• [How to complete this task]:
Please work out how many of the lines below include "Retail". Only the number should be given.

• [Material for this task]:

= = = = =

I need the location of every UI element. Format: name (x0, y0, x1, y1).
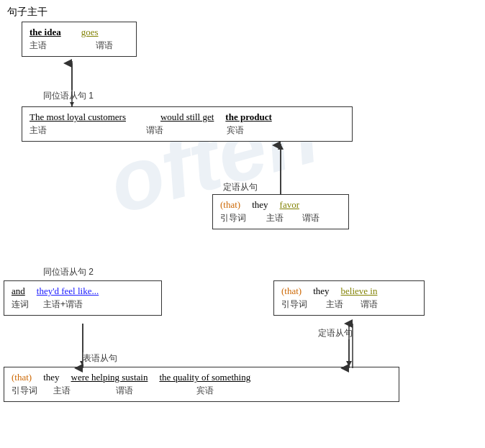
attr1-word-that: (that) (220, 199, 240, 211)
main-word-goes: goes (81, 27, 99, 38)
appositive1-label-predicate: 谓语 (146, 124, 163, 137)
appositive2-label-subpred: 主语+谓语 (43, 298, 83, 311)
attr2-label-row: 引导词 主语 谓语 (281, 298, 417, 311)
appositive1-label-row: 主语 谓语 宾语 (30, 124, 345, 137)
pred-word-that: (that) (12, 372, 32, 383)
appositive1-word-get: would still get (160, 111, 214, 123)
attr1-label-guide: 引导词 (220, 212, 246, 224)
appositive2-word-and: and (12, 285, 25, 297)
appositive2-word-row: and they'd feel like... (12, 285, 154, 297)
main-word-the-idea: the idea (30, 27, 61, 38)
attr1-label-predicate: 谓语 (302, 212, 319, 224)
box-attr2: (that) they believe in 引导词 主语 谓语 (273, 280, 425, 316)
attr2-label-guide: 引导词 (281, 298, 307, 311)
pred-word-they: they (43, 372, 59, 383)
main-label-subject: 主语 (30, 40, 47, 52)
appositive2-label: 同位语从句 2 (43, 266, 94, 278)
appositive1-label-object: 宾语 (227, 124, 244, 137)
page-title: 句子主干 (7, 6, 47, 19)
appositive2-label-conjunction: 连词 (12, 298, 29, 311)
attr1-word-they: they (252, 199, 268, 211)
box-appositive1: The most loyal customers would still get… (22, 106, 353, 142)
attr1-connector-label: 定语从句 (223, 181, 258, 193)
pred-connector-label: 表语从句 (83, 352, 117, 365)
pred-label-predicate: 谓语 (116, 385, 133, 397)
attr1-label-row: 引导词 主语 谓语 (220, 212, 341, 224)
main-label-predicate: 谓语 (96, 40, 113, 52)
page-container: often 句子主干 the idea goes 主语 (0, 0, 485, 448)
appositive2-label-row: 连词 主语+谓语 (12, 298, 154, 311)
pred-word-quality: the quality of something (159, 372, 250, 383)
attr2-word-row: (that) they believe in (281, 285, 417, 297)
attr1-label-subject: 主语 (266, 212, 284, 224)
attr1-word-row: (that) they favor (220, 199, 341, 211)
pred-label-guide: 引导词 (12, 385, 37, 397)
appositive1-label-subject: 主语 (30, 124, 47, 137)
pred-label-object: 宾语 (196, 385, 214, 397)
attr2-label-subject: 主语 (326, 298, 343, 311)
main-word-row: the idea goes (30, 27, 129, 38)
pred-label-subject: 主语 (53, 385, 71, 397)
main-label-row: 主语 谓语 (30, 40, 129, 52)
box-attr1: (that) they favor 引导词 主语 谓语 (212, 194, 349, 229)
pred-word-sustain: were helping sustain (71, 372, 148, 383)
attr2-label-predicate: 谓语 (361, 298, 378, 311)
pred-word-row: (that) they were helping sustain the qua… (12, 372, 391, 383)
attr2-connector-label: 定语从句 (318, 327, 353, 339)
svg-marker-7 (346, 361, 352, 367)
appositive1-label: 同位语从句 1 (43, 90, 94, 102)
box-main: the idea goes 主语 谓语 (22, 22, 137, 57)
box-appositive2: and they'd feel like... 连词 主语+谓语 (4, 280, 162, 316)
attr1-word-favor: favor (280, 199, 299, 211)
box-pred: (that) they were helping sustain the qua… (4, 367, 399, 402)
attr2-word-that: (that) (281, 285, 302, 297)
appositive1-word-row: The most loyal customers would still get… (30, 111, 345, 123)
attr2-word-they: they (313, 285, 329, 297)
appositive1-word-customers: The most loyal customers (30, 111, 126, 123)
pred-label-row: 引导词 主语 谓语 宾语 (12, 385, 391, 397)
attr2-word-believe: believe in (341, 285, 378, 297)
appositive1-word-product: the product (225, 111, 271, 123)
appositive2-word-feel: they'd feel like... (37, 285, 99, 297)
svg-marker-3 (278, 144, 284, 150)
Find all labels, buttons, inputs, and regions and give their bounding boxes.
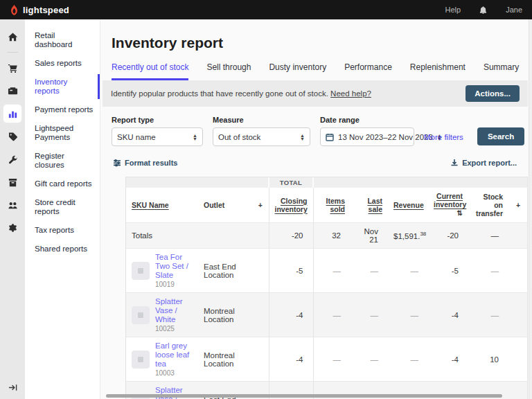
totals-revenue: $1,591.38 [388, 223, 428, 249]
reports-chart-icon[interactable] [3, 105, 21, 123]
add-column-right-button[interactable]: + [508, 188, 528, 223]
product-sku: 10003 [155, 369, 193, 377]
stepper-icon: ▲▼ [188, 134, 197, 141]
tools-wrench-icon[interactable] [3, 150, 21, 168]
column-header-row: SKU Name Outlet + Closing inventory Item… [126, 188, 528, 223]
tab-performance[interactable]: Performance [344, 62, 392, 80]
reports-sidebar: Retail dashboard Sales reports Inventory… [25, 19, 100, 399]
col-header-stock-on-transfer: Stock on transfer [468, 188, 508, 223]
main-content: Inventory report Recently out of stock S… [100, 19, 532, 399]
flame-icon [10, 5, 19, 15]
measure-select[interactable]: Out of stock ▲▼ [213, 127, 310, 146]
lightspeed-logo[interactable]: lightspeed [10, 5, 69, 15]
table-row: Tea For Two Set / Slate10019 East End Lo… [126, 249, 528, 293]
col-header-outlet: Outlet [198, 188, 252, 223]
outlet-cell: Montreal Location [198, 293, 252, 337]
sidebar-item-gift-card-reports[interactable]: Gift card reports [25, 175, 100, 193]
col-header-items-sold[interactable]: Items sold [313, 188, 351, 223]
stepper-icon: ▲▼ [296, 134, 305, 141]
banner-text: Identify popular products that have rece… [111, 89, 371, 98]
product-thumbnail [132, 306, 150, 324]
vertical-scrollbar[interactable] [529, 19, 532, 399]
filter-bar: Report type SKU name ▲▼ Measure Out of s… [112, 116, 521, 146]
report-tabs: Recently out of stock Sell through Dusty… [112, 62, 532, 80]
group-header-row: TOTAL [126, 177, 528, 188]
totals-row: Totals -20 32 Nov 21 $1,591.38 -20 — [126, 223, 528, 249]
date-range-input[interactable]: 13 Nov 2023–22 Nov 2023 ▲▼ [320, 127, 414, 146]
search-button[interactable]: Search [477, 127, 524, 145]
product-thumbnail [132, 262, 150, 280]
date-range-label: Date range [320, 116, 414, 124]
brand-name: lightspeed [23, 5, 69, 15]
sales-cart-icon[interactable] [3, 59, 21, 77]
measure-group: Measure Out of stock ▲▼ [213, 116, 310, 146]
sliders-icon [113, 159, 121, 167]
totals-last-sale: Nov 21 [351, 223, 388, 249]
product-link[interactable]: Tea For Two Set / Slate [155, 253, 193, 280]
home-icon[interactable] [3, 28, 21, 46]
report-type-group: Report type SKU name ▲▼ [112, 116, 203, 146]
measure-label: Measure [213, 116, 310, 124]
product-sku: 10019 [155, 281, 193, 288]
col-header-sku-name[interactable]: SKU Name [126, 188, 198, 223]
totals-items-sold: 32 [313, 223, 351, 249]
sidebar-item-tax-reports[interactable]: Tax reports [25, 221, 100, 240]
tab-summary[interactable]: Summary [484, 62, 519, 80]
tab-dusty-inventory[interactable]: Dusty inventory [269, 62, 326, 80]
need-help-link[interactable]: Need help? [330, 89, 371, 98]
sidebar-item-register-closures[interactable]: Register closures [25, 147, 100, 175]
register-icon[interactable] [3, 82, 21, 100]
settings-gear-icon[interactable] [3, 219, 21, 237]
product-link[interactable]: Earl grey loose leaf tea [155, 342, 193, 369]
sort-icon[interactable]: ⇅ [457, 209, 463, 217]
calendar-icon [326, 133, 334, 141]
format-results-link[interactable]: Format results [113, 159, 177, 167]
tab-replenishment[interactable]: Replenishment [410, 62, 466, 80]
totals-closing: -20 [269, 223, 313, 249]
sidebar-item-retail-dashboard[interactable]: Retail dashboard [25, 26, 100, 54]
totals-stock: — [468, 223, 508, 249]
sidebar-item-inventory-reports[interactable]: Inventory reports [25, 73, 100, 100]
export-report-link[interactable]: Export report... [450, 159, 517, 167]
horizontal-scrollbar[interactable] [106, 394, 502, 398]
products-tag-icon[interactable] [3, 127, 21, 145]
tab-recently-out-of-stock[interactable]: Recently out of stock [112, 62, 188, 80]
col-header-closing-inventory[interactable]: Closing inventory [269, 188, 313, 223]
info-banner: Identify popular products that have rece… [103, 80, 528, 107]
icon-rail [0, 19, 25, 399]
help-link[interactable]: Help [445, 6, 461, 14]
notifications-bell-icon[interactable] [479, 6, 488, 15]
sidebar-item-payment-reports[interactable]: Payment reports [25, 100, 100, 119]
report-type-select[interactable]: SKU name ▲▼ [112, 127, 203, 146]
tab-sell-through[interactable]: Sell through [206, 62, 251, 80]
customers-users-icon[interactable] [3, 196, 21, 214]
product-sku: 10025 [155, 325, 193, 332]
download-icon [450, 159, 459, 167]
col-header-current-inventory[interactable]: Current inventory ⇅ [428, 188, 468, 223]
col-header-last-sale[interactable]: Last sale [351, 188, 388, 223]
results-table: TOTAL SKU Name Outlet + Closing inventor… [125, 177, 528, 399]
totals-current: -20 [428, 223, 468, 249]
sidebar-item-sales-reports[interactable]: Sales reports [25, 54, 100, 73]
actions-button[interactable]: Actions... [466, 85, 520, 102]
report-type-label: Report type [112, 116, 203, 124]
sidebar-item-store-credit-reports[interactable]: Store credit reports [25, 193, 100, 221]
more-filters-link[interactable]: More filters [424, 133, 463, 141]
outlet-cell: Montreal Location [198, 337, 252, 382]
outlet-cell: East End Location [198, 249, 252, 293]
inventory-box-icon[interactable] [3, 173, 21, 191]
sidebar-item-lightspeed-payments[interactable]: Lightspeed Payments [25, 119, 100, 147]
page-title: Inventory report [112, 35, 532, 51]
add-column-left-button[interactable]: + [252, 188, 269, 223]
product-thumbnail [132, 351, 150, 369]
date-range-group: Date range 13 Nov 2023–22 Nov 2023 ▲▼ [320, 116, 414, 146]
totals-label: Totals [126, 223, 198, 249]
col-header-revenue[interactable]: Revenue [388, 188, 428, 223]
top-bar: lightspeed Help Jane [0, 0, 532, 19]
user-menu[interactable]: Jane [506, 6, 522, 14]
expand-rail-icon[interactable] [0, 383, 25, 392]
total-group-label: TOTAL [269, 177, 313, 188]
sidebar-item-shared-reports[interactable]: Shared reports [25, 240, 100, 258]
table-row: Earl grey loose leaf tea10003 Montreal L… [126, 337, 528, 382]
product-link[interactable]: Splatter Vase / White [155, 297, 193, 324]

= = = = =

• [Solution for this task]:
2